- [Work required] Each line below should be repeated exactly as written, with no pictures carried over.

======== Exercise materials ========

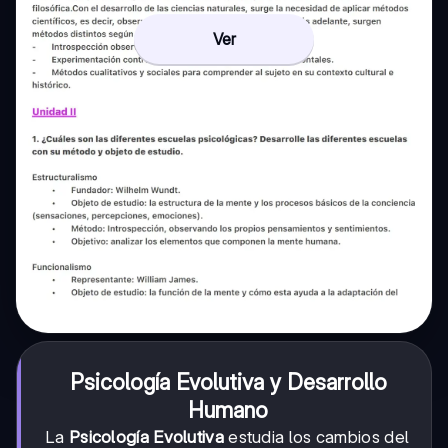
Ver
Psicología Evolutiva y Desarrollo
Humano
La
Psicología Evolutiva
estudia los cambios del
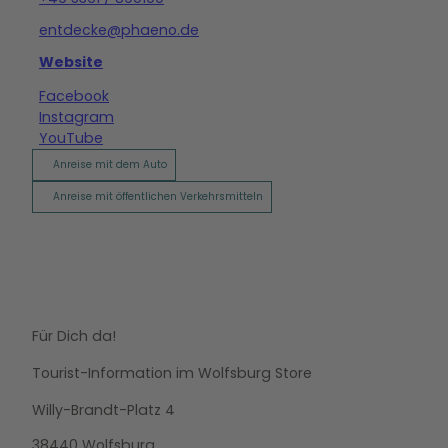
entdecke@phaeno.de
Website
Facebook
Instagram
YouTube
Anreise mit dem Auto
Anreise mit öffentlichen Verkehrsmitteln
Für Dich da!
Tourist-Information im Wolfsburg Store
Willy-Brandt-Platz 4
38440 Wolfsburg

========

- [Answer to the problem]
Ver
Psicología Evolutiva y Desarrollo
Humano
La
Psicología Evolutiva
estudia los cambios del
entdecke@phaeno.de
Website
Facebook
Instagram
YouTube
Anreise mit dem Auto
Anreise mit öffentlichen Verkehrsmitteln
Für Dich da!
Tourist-Information im Wolfsburg Store
Willy-Brandt-Platz 4
38440 Wolfsburg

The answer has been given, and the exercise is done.